Correspondance de Voltaire/1767/Lettre 6906

Correspondance : année 1767GarnierŒuvres complètes de Voltaire, tome 45 (p. 284-285).
6906. — À M. D’ALEMBERT.
4 juin.

Mon cher philosophe, j’ai envoyé vos gants d’Espagne[1] sur-le-champ à leur destination : ils ont une odeur qui m’a réjoui le nez. Vous savez que je n’ai point de troupes, et que je ne peux forcer le cordon de dragons qui coupe toute communication entre Genève et mes déserts. Celui qui s’est chargé de donner des soufflets aux jésuites et aux jansénistes n’a jamais pu venir chez moi ; je ne le connais point, et j’ai craint même de lui écrire. Gabriel Cramer, qui est le seul à qui je puisse me fier, a fait agir cet homme, qui est un sot et un pauvre diable, lequel fait agir encore en sous-ordre un autre sot pauvre diable. Ces sots pauvres diables n’ont aucun débouché, nulle correspondance en France, et tout va comme il plaît à Dieu.
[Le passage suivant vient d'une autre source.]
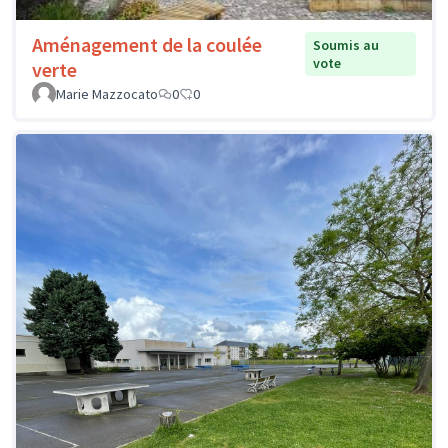
Aménagement de la coulée
Soumis au
vote
verte
Marie Mazzocato
0
0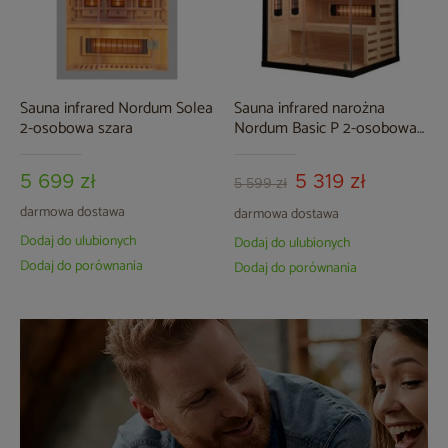
Sauna infrared Nordum Solea
Sauna infrared narożna
2-osobowa szara
Nordum Basic P 2-osobowa
czarna
5 699 zł
5 319 zł
5 599 zł
darmowa dostawa
darmowa dostawa
Dodaj do ulubionych
Dodaj do ulubionych
Dodaj do porównania
Dodaj do porównania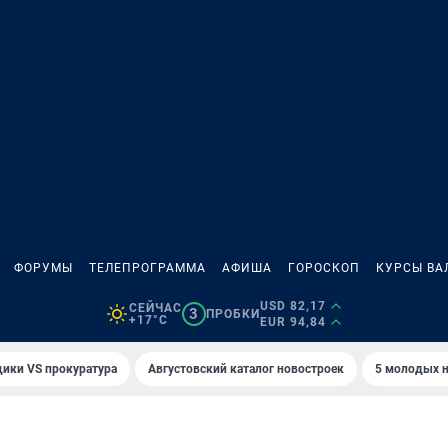
ФОРУМЫ
ТЕЛЕПРОГРАММА
АФИША
ГОРОСКОП
КУРСЫ ВА
USD 82,17
СЕЙЧАС
3
ПРОБКИ
+17°C
EUR 94,84
ики VS прокуратура
Августовский каталог новостроек
5 молодых н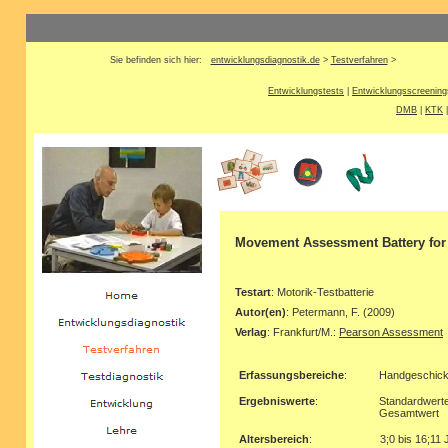
Sie befinden sich hier:
entwicklungsdiagnostik.de
>
Testverfahren
>
Entwicklungstests
|
Entwicklungsscreening
DMB
|
KTK
Movement Assessment Battery for C
Testart
: Motorik-Testbatterie
Autor(en)
: Petermann, F. (2009)
Verlag
: Frankfurt/M.:
Pearson Assessment
Erfassungsbereiche
:
Handgeschickli
Ergebniswerte
:
Standardwerte
Gesamtwert
Altersbereich
:
3;0 bis 16;11 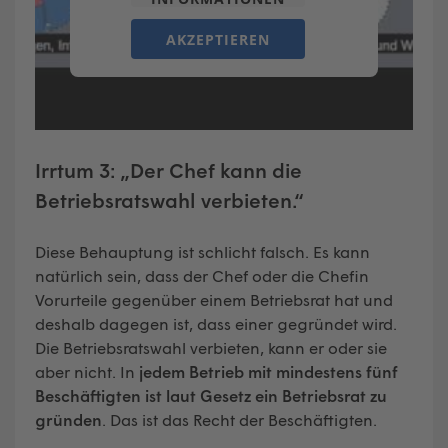
AKZEPTIEREN
Irrtum 3: „Der Chef kann die
Betriebsratswahl verbieten.“
Diese Behauptung ist schlicht falsch. Es kann
natürlich sein, dass der Chef oder die Chefin
Vorurteile gegenüber einem Betriebsrat hat und
deshalb dagegen ist, dass einer gegründet wird.
Die Betriebsratswahl verbieten, kann er oder sie
aber nicht. In
jedem Betrieb mit mindestens fünf
Beschäftigten ist laut Gesetz ein Betriebsrat zu
gründen
. Das ist das Recht der Beschäftigten.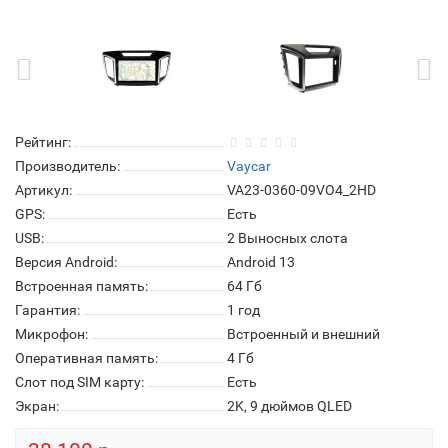
Рейтинг:
Производитель:
Vaycar
Артикул:
VA23-0360-09VO4_2HD
GPS:
Есть
USB:
2 Выносных слота
Версия Android:
Android 13
Встроенная память:
64 Гб
Гарантия:
1 год
Микрофон:
Встроенный и внешний
Оперативная память:
4 Гб
Слот под SIM карту:
Есть
Экран:
2K, 9 дюймов QLED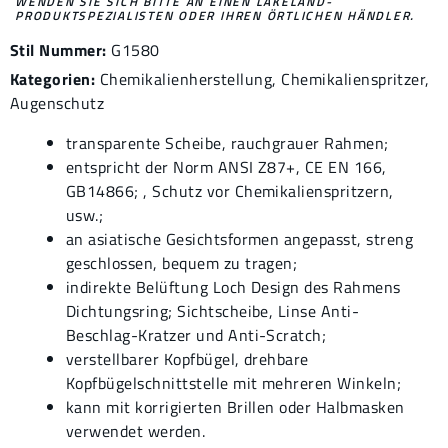
WENDEN SIE SICH BITTE AN EINEN LAKELAND-
PRODUKTSPEZIALISTEN ODER IHREN ÖRTLICHEN HÄNDLER.
Stil Nummer:
G1580
Kategorien:
Chemikalienherstellung
,
Chemikalienspritzer
,
Augenschutz
transparente Scheibe, rauchgrauer Rahmen;
entspricht der Norm ANSI Z87+, CE EN 166,
GB14866; , Schutz vor Chemikalienspritzern,
usw.;
an asiatische Gesichtsformen angepasst, streng
geschlossen, bequem zu tragen;
indirekte Belüftung Loch Design des Rahmens
Dichtungsring; Sichtscheibe, Linse Anti-
Beschlag-Kratzer und Anti-Scratch;
verstellbarer Kopfbügel, drehbare
Kopfbügelschnittstelle mit mehreren Winkeln;
kann mit korrigierten Brillen oder Halbmasken
verwendet werden.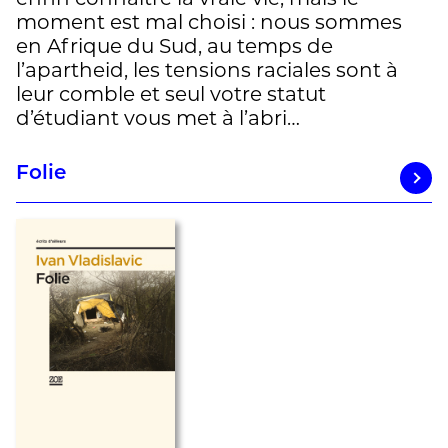
moment est mal choisi : nous sommes
en Afrique du Sud, au temps de
l’apartheid, les tensions raciales sont à
leur comble et seul votre statut
d’étudiant vous met à l’abri…
Folie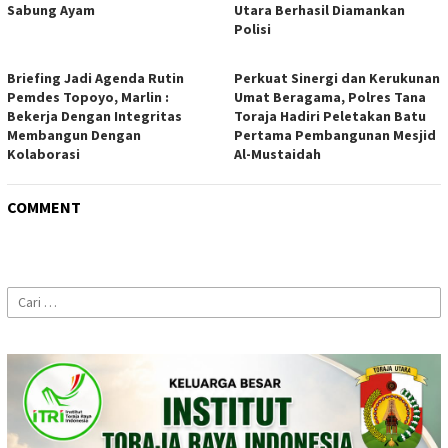
Sabung Ayam
Utara Berhasil Diamankan
Polisi
Briefing Jadi Agenda Rutin
Perkuat Sinergi dan Kerukunan
Pemdes Topoyo, Marlin :
Umat Beragama, Polres Tana
Bekerja Dengan Integritas
Toraja Hadiri Peletakan Batu
Membangun Dengan
Pertama Pembangunan Mesjid
Kolaborasi
Al-Mustaidah
COMMENT
Cari
untuk: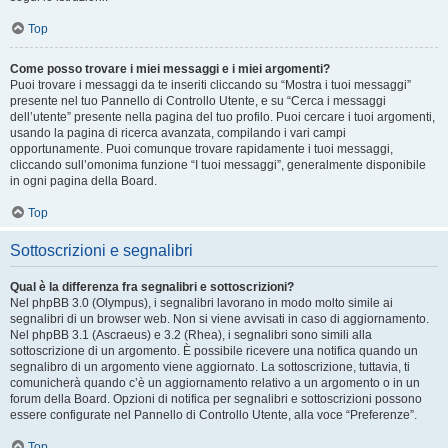
Top
Come posso trovare i miei messaggi e i miei argomenti?
Puoi trovare i messaggi da te inseriti cliccando su “Mostra i tuoi messaggi”
presente nel tuo Pannello di Controllo Utente, e su “Cerca i messaggi
dell’utente” presente nella pagina del tuo profilo. Puoi cercare i tuoi argomenti,
usando la pagina di ricerca avanzata, compilando i vari campi
opportunamente. Puoi comunque trovare rapidamente i tuoi messaggi,
cliccando sull’omonima funzione “I tuoi messaggi”, generalmente disponibile
in ogni pagina della Board.
Top
Sottoscrizioni e segnalibri
Qual è la differenza fra segnalibri e sottoscrizioni?
Nel phpBB 3.0 (Olympus), i segnalibri lavorano in modo molto simile ai
segnalibri di un browser web. Non si viene avvisati in caso di aggiornamento.
Nel phpBB 3.1 (Ascraeus) e 3.2 (Rhea), i segnalibri sono simili alla
sottoscrizione di un argomento. È possibile ricevere una notifica quando un
segnalibro di un argomento viene aggiornato. La sottoscrizione, tuttavia, ti
comunicherà quando c’è un aggiornamento relativo a un argomento o in un
forum della Board. Opzioni di notifica per segnalibri e sottoscrizioni possono
essere configurate nel Pannello di Controllo Utente, alla voce “Preferenze”.
Top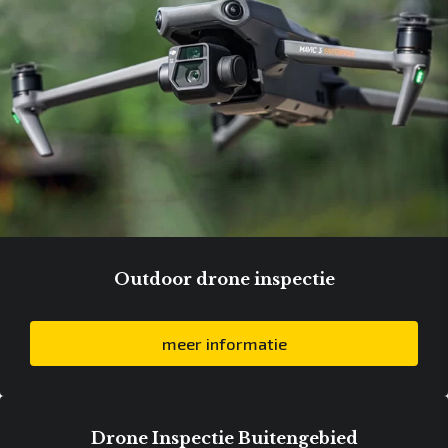
Outdoor drone inspectie
meer informatie
Drone Inspectie Buitengebied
Les Genevois touchent au moment de la crise de leurs affaires ; pour moi, je m’occupe à cultiver mon jardin, et à me moquer d’eux.

Dieu maintienne votre Sorbonne dans la fange où elle barbote ! La gueuse a rendu un service bien essentiel à la philosophie. On commence à ouvrir les yeux d’un bout de l’Europe à l’autre. Le fanatisme, qui sent son avilissement, et qui implore le bras de l’autorité, fait malgré lui l’aveu de sa défaite. Les jésuites chassés partout, les évêques de Pologne forcés d’être tolérants, les ouvrages de Bolingbroke[2], de Fréret et de boulanger, répandus partout, sont autant de triomphes de la raison. Bénissons cette heureuse révolution qui s’est faite dans l’esprit de tous les honnêtes gens depuis quinze ou vingt années ; elle a passé mes espérances. À l’égard de la canaille, je ne m’en mêle pas ; elle restera toujours canaille. Je cultive mon jardin, mais il faut bien qu’il y ait des crapauds ; ils n’empêchent pas mes rossignols de chanter.

Adieu, aigle ; donnez cent coups de bec aux chouettes qui sont encore dans Paris.

  1. La Seconde Lettre, etc.
  2. L’Examen important de milord Bolingbroke : voyez tome XXVI, page 195.